Americans heard the sad news on Sunday that former Congressman Jack Kemp had passed away the previous evening.
Kemp was one of the champions of economic liberty and, specifically, of the wisdom of supply-side economics during his years in Congress. He called himself a compassionate conservative before the Bush administration sullied that phrase, but Kemp lived up to the term.
He was passionate about issues affecting the urban poor, which led to his selection by the first President Bush as Secretary of Housing and Urban Development (HUD) and he had a unique and focused concern for Africa and for finding ways to reduce the endemic poverty of that continent.
Jack Kemp later went on to be Bob Dole's vice-presidential running mate in 1996, even after (belatedly) endorsing Steve Forbes for president that year. (Forbes himself decided to run only because Kemp removed himself from the race, saying that the field of candidates needed to include someone focused on tax reform and tax-cutting.)
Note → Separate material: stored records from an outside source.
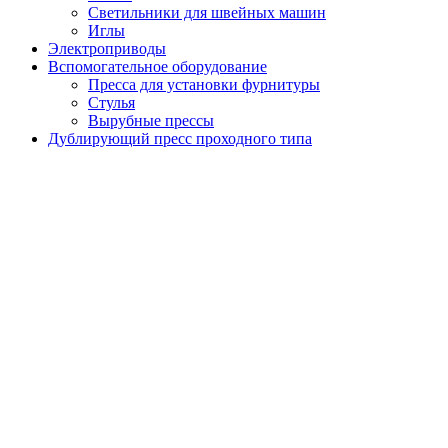
Светильники для швейных машин
Иглы
Электроприводы
Вспомогательное оборудование
Пресса для установки фурнитуры
Стулья
Вырубные прессы
Дублирующий пресс проходного типа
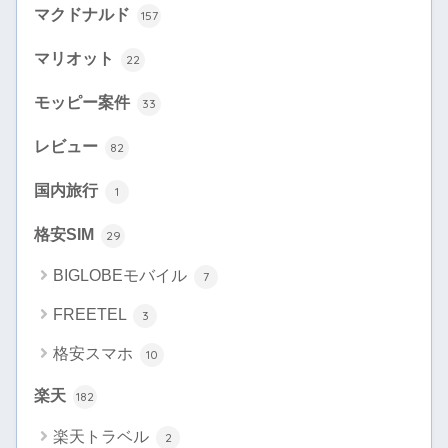
マクドナルド
157
マリオット
22
モッピー案件
33
レビュー
82
国内旅行
1
格安SIM
29
BIGLOBEモバイル
7
FREETEL
3
格安スマホ
10
楽天
182
楽天トラベル
2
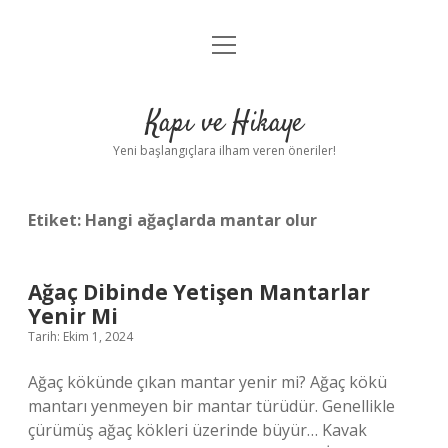
menüyü
Anasayfa
aç
Gizlilik Politikası
Kapı ve Hikaye
Yasal Uyarı
Yeni başlangıçlara ilham veren öneriler!
Hakkımızda
Etiket:
Hangi ağaçlarda mantar olur
Ağaç Dibinde Yetişen Mantarlar
Yenir Mi
Tarih: Ekim 1, 2024
Ağaç kökünde çıkan mantar yenir mi? Ağaç kökü
mantarı yenmeyen bir mantar türüdür. Genellikle
çürümüş ağaç kökleri üzerinde büyür… Kavak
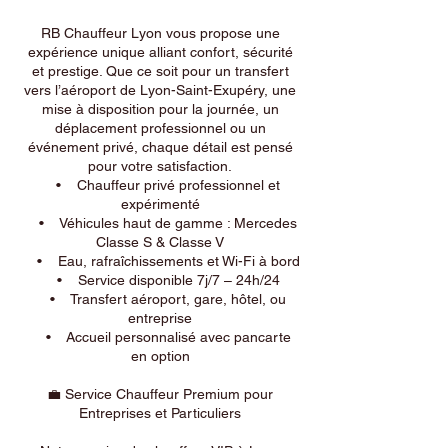
RB Chauffeur Lyon vous propose une
expérience unique alliant confort, sécurité
et prestige. Que ce soit pour un transfert
vers l’aéroport de Lyon-Saint-Exupéry, une
mise à disposition pour la journée, un
déplacement professionnel ou un
événement privé, chaque détail est pensé
pour votre satisfaction.
• Chauffeur privé professionnel et
expérimenté
• Véhicules haut de gamme : Mercedes
Classe S & Classe V
• Eau, rafraîchissements et Wi-Fi à bord
• Service disponible 7j/7 – 24h/24
• Transfert aéroport, gare, hôtel, ou
entreprise
• Accueil personnalisé avec pancarte
en option
💼 Service Chauffeur Premium pour
Entreprises et Particuliers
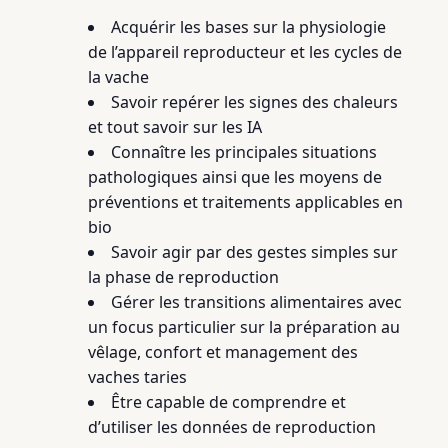
Acquérir les bases sur la physiologie
de l’appareil reproducteur et les cycles de
la vache
Savoir repérer les signes des chaleurs
et tout savoir sur les IA
Connaître les principales situations
pathologiques ainsi que les moyens de
préventions et traitements applicables en
bio
Savoir agir par des gestes simples sur
la phase de reproduction
Gérer les transitions alimentaires avec
un focus particulier sur la préparation au
vêlage, confort et management des
vaches taries
Être capable de comprendre et
d’utiliser les données de reproduction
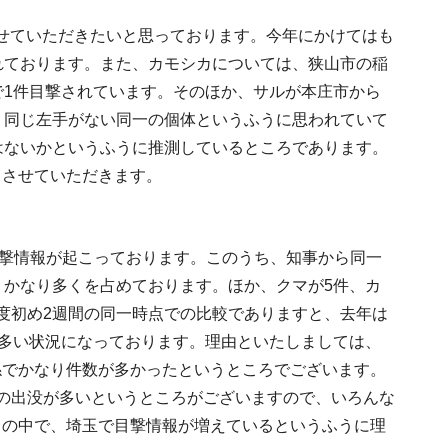
せていただきたいと思っております。今年にかけてはも
れております。また、カモシカについては、狭山市の稲
で1件目撃されています。そのほか、サルが本庄市から
く同じ左手がない同一の個体というふうに思われていて
はないかというふうに推測しているところであります。
しさせていただきます。
目撃情報が起こっております。このうち、知事から同一
、かなり多くを占めております。ほか、クマが5件、カ
度初め2週間の同一時点での比較でありますと、去年は
て多い状況になっております。理由といたしましては、
係でかなり件数が多かったというところでございます。
の出没が多いというところがございますので、いろんな
向の中で、埼玉で目撃情報が増えているというふうに理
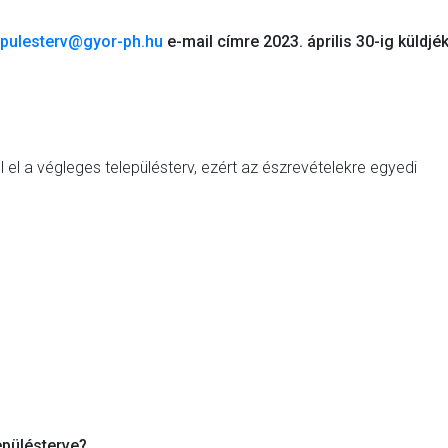
lepulesterv@gyor-ph.hu
e-mail címre 2023. április 30-ig küldjé
 el a végleges településterv, ezért az észrevételekre egyedi
epülésterve?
I had just a handful of encounters over the years with then-Congressman Kemp, mostly at policy conferences and those weird Washington evenings that are a combination of business and pleasure.
On one of those occasions, in 1984 or 1985, I snapped a photo of Jack Kemp before he delivered a speech. (You can see the picture on the upper left of this column.) He is with Ernest W. Lefever (on the left) and Shelby Cullom Davis. Lefever was president of the Ethics and Public Policy Center at the time and was hosting one of the annual award dinners held under Mr. Davis' name. (This might have been taken the year that Jeane Kirkpatrick was given the Shelby Cullom Davis Award for Integrity and Courage in Public Life.)
Others can write more eloquently about Jack Kemp -- Leslie Carbone has a fine remembrance on her eponymous blog, as does sports business columnist Evan Weiner at the Examiner-- than I can. Suffice it to say that a man of Jack Kemp's intellect, passions, and determination will be sorely missed on the political scene.